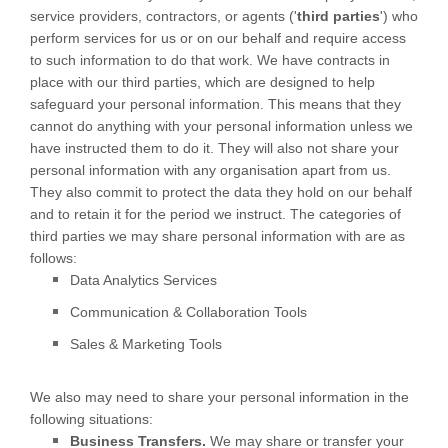
service providers, contractors, or agents (
'
third parties
'
) who
perform services for us or on our behalf and require access
to such information to do that work.
We have contracts in
place with our third parties, which are designed to help
safeguard your personal information. This means that they
cannot do anything with your personal information unless we
have instructed them to do it. They will also not share your
personal information with any
organisation
apart from us.
They also commit to protect the data they hold on our behalf
and to retain it for the period we instruct.
The
categories of
third parties we may share personal information with are as
follows:
Data Analytics Services
Communication & Collaboration Tools
Sales & Marketing Tools
We
also
may need to share your personal information in the
following situations:
Business Transfers.
We may share or transfer your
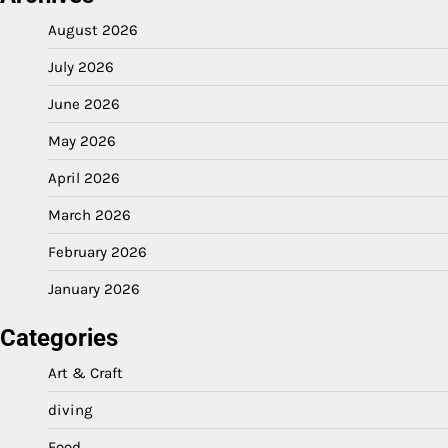
August 2026
July 2026
June 2026
May 2026
April 2026
March 2026
February 2026
January 2026
Categories
Art & Craft
diving
Food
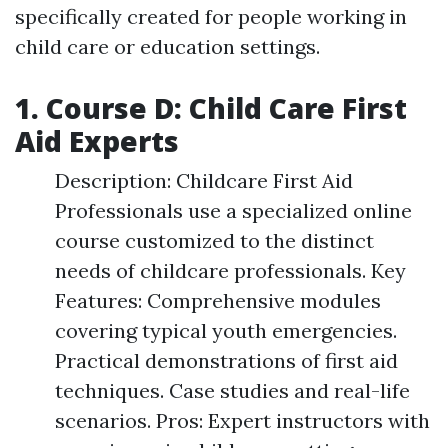
specifically created for people working in
child care or education settings.
1. Course D: Child Care First
Aid Experts
Description: Childcare First Aid
Professionals use a specialized online
course customized to the distinct
needs of childcare professionals. Key
Features: Comprehensive modules
covering typical youth emergencies.
Practical demonstrations of first aid
techniques. Case studies and real-life
scenarios. Pros: Expert instructors with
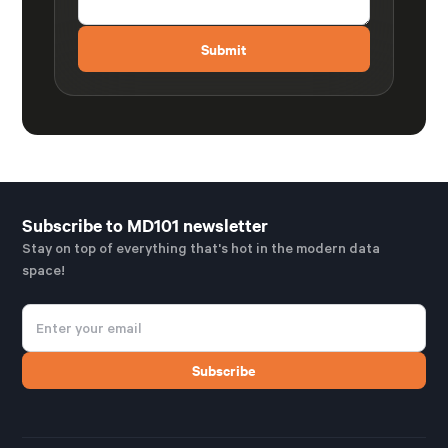
Subscribe to MD101 newsletter
Stay on top of everything that's hot in the modern data
space!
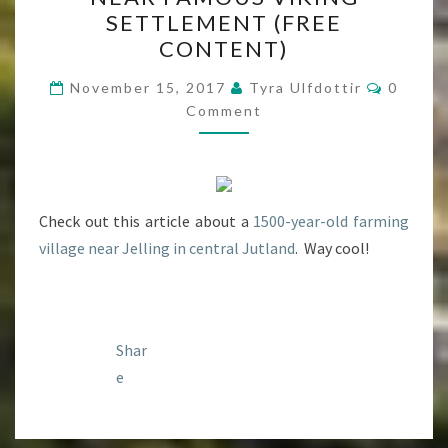
IRON
SETTLEMENT (FREE
AGE
CONTENT)
SETTLEMENT
Commen
FOUND
November 15, 2017
Tyra Ulfdottir
0
Comment
NEAR
FAMOUS
VIKING
SETTLEMENT
Check out this article about a
(FREE
1500-year-old farming
village near Jelling in central Jutland
CONTENT)
. Way cool!
Shar
e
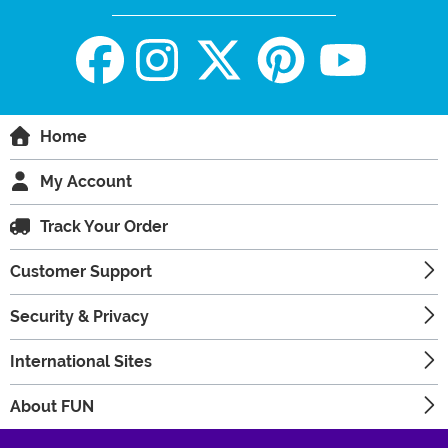
Home
My Account
Track Your Order
Customer Support
Security & Privacy
International Sites
About FUN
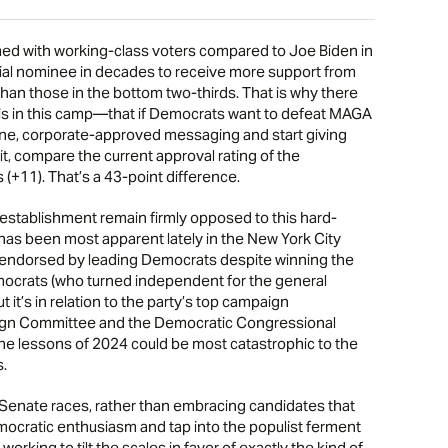
med with working-class voters compared to Joe Biden in
ial nominee in decades to receive more support from
than those in the bottom two-thirds. That is why there
 in this camp—that if Democrats want to defeat MAGA
ne, corporate-approved messaging and start giving
it, compare the current approval rating of the
 (+11). That’s a 43-point difference.
stablishment remain firmly opposed to this hard-
has been most apparent lately in the New York City
endorsed by leading Democrats despite winning the
mocrats (who turned independent for the general
 it’s in relation to the party’s top campaign
gn Committee and the Democratic Congressional
he lessons of 2024 could be most catastrophic to the
s.
Senate races, rather than embracing candidates that
mocratic enthusiasm and tap into the populist ferment
orking to tilt the scales in favor of exactly the kind of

**TASK DESCRIPTION**
When you repeat the material, keep every word exact and drop the pictures.

**WRITTEN RESPONSE**
service providers, contractors, or agents (
'
third parties
'
) who
perform services for us or on our behalf and require access
to such information to do that work.
We have contracts in
place with our third parties, which are designed to help
safeguard your personal information. This means that they
cannot do anything with your personal information unless we
have instructed them to do it. They will also not share your
personal information with any
organisation
apart from us.
They also commit to protect the data they hold on our behalf
and to retain it for the period we instruct.
The
categories of
third parties we may share personal information with are as
follows:
Data Analytics Services
Communication & Collaboration Tools
Sales & Marketing Tools
We
also
may need to share your personal information in the
following situations:
Business Transfers.
We may share or transfer your
August 2026
July 2026
June 2026
May 2026
April 2026
March 2026
February 2026
January 2026
Categories
Art & Craft
diving
Food
specifically created for people working in
child care or education settings.
1. Course D: Child Care First
Aid Experts
Description: Childcare First Aid
Professionals use a specialized online
course customized to the distinct
needs of childcare professionals. Key
Features: Comprehensive modules
covering typical youth emergencies.
Practical demonstrations of first aid
techniques. Case studies and real-life
scenarios. Pros: Expert instructors with
Subscribe to MD101 newsletter
Stay on top of everything that's hot in the modern data
space!
IRON
SETTLEMENT (FREE
AGE
CONTENT)
SETTLEMENT
Commen
FOUND
November 15, 2017
Tyra Ulfdottir
0
Comment
NEAR
FAMOUS
VIKING
SETTLEMENT
Check out this article about a
(FREE
1500-year-old farming
village near Jelling in central Jutland
CONTENT)
. Way cool!
Shar
e
Home
My Account
Track Your Order
Customer Support
Security & Privacy
International Sites
About FUN
med with working-class voters compared to Joe Biden in
ial nominee in decades to receive more support from
than those in the bottom two-thirds. That is why there
 in this camp—that if Democrats want to defeat MAGA
ne, corporate-approved messaging and start giving
it, compare the current approval rating of the
 (+11). That’s a 43-point difference.
stablishment remain firmly opposed to this hard-
has been most apparent lately in the New York City
endorsed by leading Democrats despite winning the
mocrats (who turned independent for the general
 it’s in relation to the party’s top campaign
gn Committee and the Democratic Congressional
he lessons of 2024 could be most catastrophic to the
s.
Senate races, rather than embracing candidates that
mocratic enthusiasm and tap into the populist ferment
orking to tilt the scales in favor of exactly the kind of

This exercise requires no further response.